Je n'irai pas marcher dans le bois. Je n'irai pas m'asseoir seule sur le banc. Je n'écrirai pas sur le carnet en mordant le bout du stylo. Je ne chercherai pas le rayon de soleil qui pourrait réchauffer mon visage. Je n'irai pas m'asseoir aujourd'hui écouter le bruit des vélos qui passent sans me retourner vers la route. Je n'appellerai pas pour crier ma douleur. Je ne crierai pas à l'aide. Je n'attendrai personne. Je n'attendrai pas aujourd'hui.

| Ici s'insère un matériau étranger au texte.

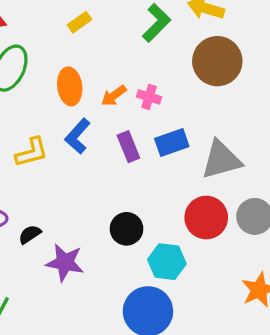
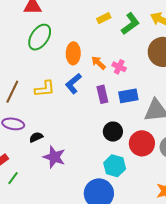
yellow rectangle: (79, 22) -> (104, 18), moved
orange arrow: (114, 96) -> (98, 63), turned 70
black circle: (126, 229) -> (113, 132), moved

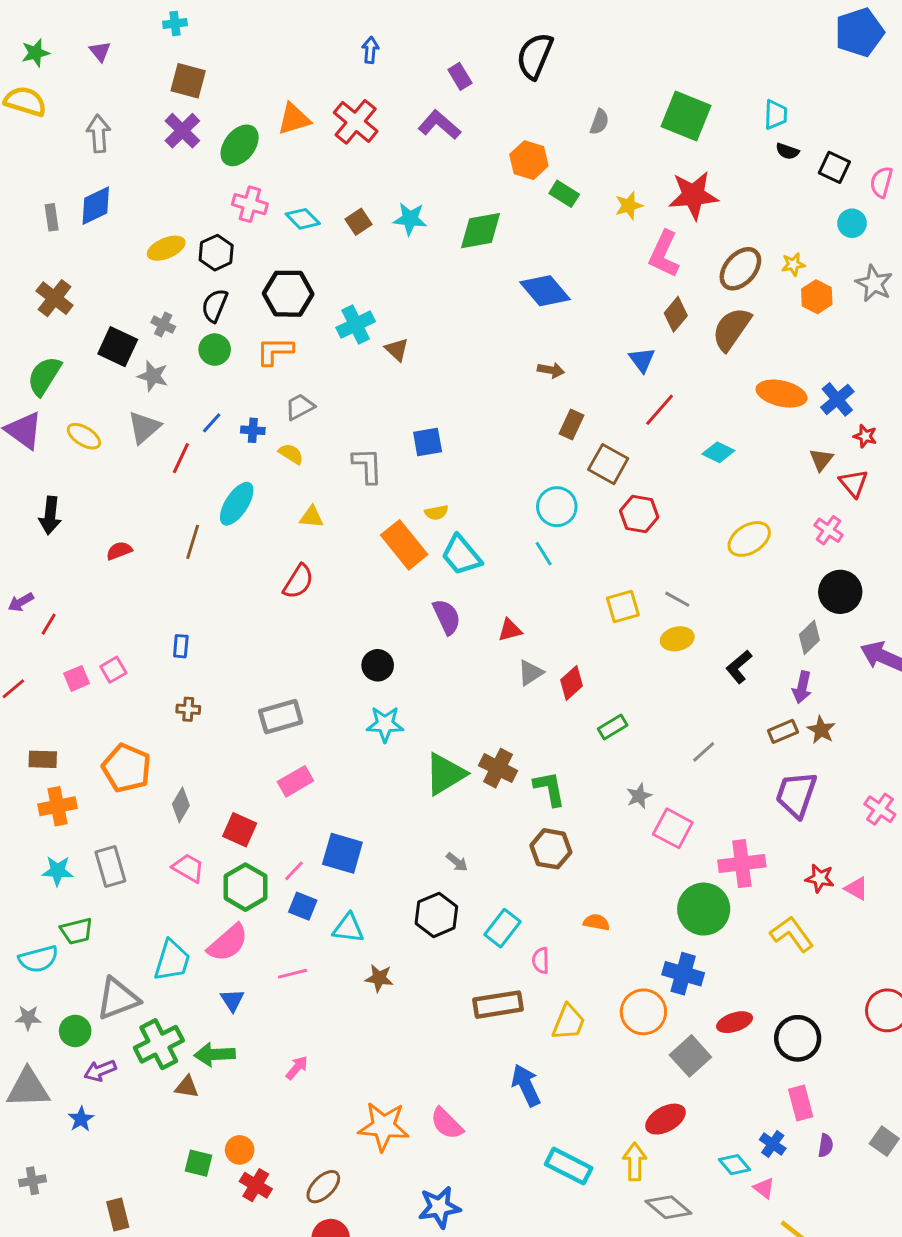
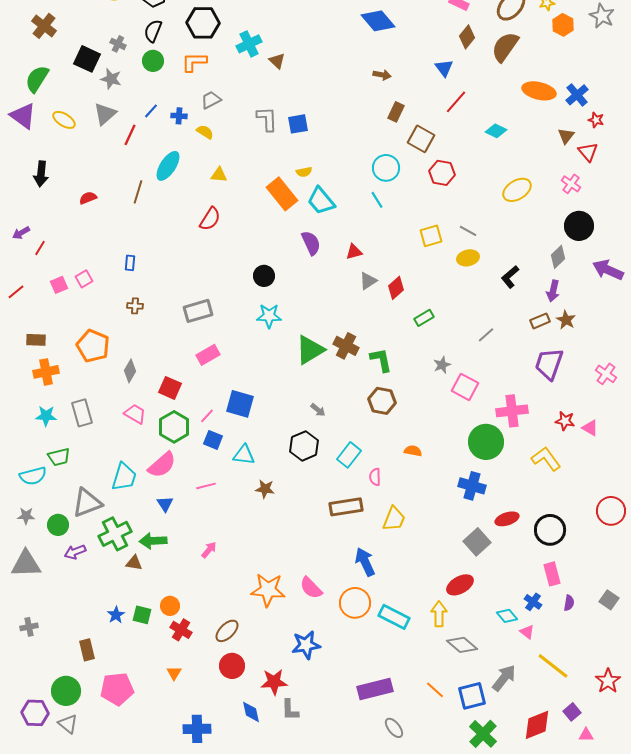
gray L-shape: (367, 466) -> (267, 119), moved
orange circle: (643, 1012) -> (355, 603), moved
blue star: (81, 1119) -> (116, 615), moved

Je ne regarderai pas les yeux dans le vide les reflets du ciel sur l'eau en bas au loin. Je n'irai pas me recroqueviller en haut des marches comme en haut d'une tour en râlant chaque fois que les passants me frôleraient. Je ne poserai pas la tête sur mes genoux en me sentant m'assoupir, là, ici, maintenant, parce que. Je n'aurai pas à convaincre ces pieds qui ne supportent plus mon poids lorsque je marche, je ne me sentirai pas perdre l'équilibre parce que j'ai le ventre vide, creusé par l'abcès que le passé m'a laissé. Je n'aurai pas peur de tomber, je n'aurai pas peur qu'un inconnu vienne me ramasser, je n'imaginerai pas que le désiré vienne me retrouver. Je ne passerai pas devant chez lui. Je ne passerai pas devant sa vie comme on passe derrière une fenêtre le soir de Noël. Je ne penserai pas qu'avec le temps. Je ne penserai pas que finalement. Je n'attendrai pas qu'il comprenne différemment. Je n'attendrai rien de lui. Je n'attendrai pas aujourd'hui.
[ 16:41 ]
De l'autre côté du téléphone, de l'autre côté de la ville, au milieu de la nuit il dit en tremblant Pourquoi me dis-tu ça, pourquoi me dis-tu ça à moi, je lui dit que je suis désolée. Il me dit ne parles pas comme si ta vie était terminée. Je lui dit c'est l'impression que j'ai. Il me dit ce n'est qu'une impression. Je lui dit de ne surtout pas me dire que ça va aller. Il me dit je ne pourrai pas te dire ça, ne t'inquiètes pas je ne te le dirai pas. Il me dit ne dis pas que c'est de ta faute, dis-toi juste que c'est la vie. Je lui dit que c'est trop dur. Il ne répond pas. Je lui dit c'est tellement trop, j'ai l'impression de me noyer. Il ne dit rien. Mais dit qu'il est toujours là. Oui tu es là, bien sûr que tu es là, comment serai-je encore vivante si toi mon meilleur ami à cet instant tu n'étais pas là, de l'autre côté du téléphone, de l'autre côté de la ville pendant que du rebord de ma fenêtre j'entends passer devant ma porte les insouciants. Il dit qu'il y a des choses qui ne changeront pas, et des choses qu'il faut changer. Je lui dit que c'est l'enfer, et de l'autre côté de son silence s'il le pouvait, je le sais, il m'en déchargerait d'un bras. Je lui dit que les hasards ont été inventés exprès pour nous embêter. Il dit que s'il retrouvait le coupable qui a fait que notre histoire n'a été qu'un jeu de cache-cache qui finit sur mon chagrin, il dit qu'alors il lui tordrait le cou, que sous ses airs il pourrait en être méchant, il dit qu'il lui tordrait le cou, et je lui dis, tu sais, ça peut être dangereux de s'en prendre au bon dieu.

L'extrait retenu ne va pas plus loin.